What does it mean for the GraalVM story?

Compiling your Spring application to a native executable gives you several benefits like an extremely fast startup or a lower memory footprint, but GraalVM comes with its limitations. One of these limitations is not supporting dynamic class loading, and that means CGLIB proxies won’t work with native images.

If you want to be native compatible make sure you always mark your @Configuration classes with proxyBeanMethods = false. If you are using Spring Native for GraalVM, your configuration classes will always behave according to the lite bean mode even if not specified.
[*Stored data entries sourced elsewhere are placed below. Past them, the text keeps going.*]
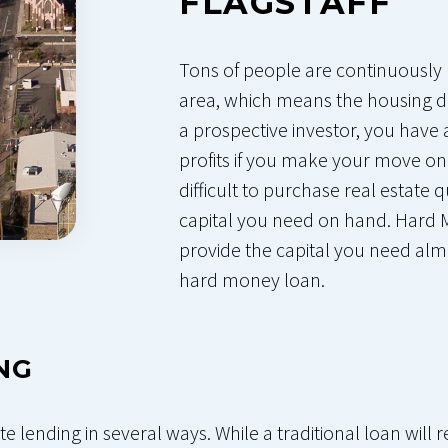
FLAGSTAFF
Tons of people are continuously 
area, which means the housing d
a prospective investor, you have
profits if you make your move on
difficult to purchase real estate
capital you need on hand. Hard 
provide the capital you need alm
hard money loan.
NG
te lending in several ways. While a traditional loan wil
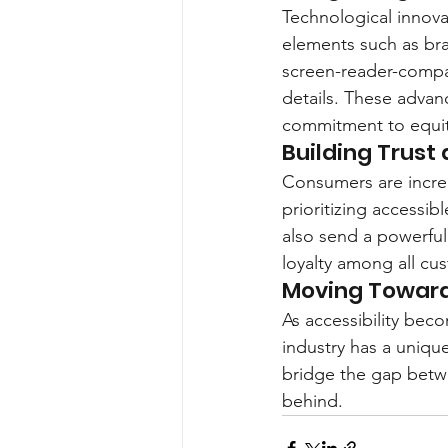
Technological innovat
elements such as bra
screen-reader-compat
details. These advanc
commitment to equit
Building Trust
Consumers are increa
prioritizing accessi
also send a powerful
loyalty among all cu
Moving Toward
As accessibility bec
industry has a unique
bridge the gap betwe
behind.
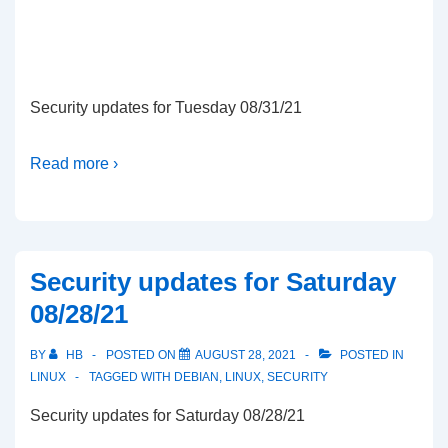
Security updates for Tuesday 08/31/21
Read more ›
Security updates for Saturday
08/28/21
BY
HB
POSTED ON
AUGUST 28, 2021
POSTED IN
LINUX
TAGGED WITH
DEBIAN
,
LINUX
,
SECURITY
Security updates for Saturday 08/28/21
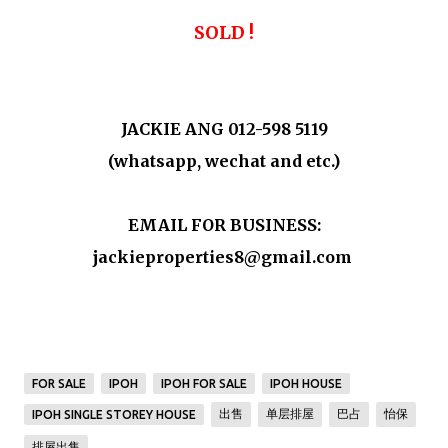
SOLD !
JACKIE ANG 012-598 5119
(whatsapp, wechat and etc.)
EMAIL FOR BUSINESS:
jackieproperties8@gmail.com
FOR SALE
IPOH
IPOH FOR SALE
IPOH HOUSE
出售
单层排屋
巴占
怡保
IPOH SINGLE STOREY HOUSE
排屋出售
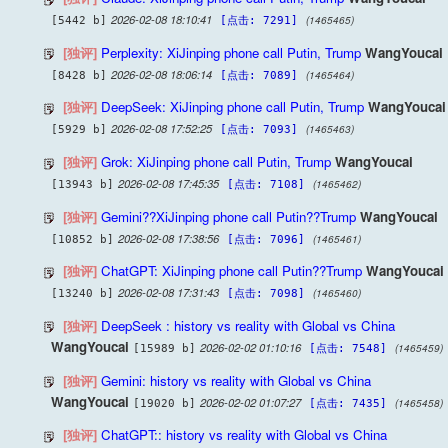
2026-02-08 18:10:41
(1465465)
[5442 b]
[点击: 7291]
[独评]
Perplexity: XiJinping phone call Putin, Trump
WangYoucai
2026-02-08 18:06:14
(1465464)
[8428 b]
[点击: 7089]
[独评]
DeepSeek: XiJinping phone call Putin, Trump
WangYoucai
2026-02-08 17:52:25
(1465463)
[5929 b]
[点击: 7093]
[独评]
Grok: XiJinping phone call Putin, Trump
WangYoucai
2026-02-08 17:45:35
(1465462)
[13943 b]
[点击: 7108]
[独评]
Gemini??XiJinping phone call Putin??Trump
WangYoucai
2026-02-08 17:38:56
(1465461)
[10852 b]
[点击: 7096]
[独评]
ChatGPT: XiJinping phone call Putin??Trump
WangYoucai
2026-02-08 17:31:43
(1465460)
[13240 b]
[点击: 7098]
[独评]
DeepSeek : history vs reality with Global vs China
WangYoucai
2026-02-02 01:10:16
(1465459)
[15989 b]
[点击: 7548]
[独评]
Gemini: history vs reality with Global vs China
WangYoucai
2026-02-02 01:07:27
(1465458)
[19020 b]
[点击: 7435]
[独评]
ChatGPT:: history vs reality with Global vs China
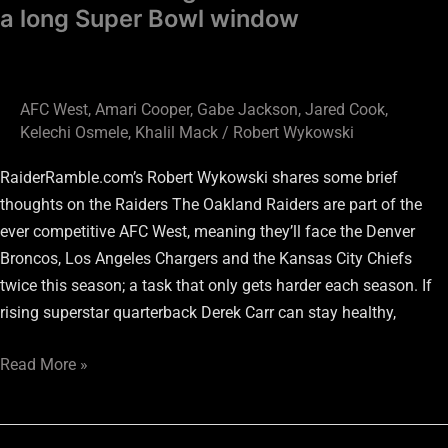
a long Super Bowl window
AFC West
,
Amari Cooper
,
Gabe Jackson
,
Jared Cook
,
Kelechi Osmele
,
Khalil Mack
/
Robert Wykowski
RaiderRamble.com’s Robert Wykowski shares some brief
thoughts on the Raiders The Oakland Raiders are part of the
ever competitive AFC West, meaning they’ll face the Denver
Broncos, Los Angeles Chargers and the Kansas City Chiefs
twice this season; a task that only gets harder each season. If
rising superstar quarterback Derek Carr can stay healthy,
Read More »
To avoid unexpected behaviors, Spring Native for GraalVM will complain if you use inter-bean method references.

java.lang.IllegalStateException: ERROR: in 'training.spring.samples.NativeApplication' these methods are directly invoking methods marked @Bean: [sharedDependency] - due to the enforced proxyBeanMethods=false for components in a native-image, please consider refactoring to use instance injection. If you are confident this is not going to affect your application, you may turn this check off using -Dspring.native.verify=false.

Always defining your configuration classes with proxyBeanMethods = false is a good idea, and it might even become the default in future releases of Spring Framework.

Comment (1)

  1. Michael I

    nice blog Sergi! I didn’t know about lite beans.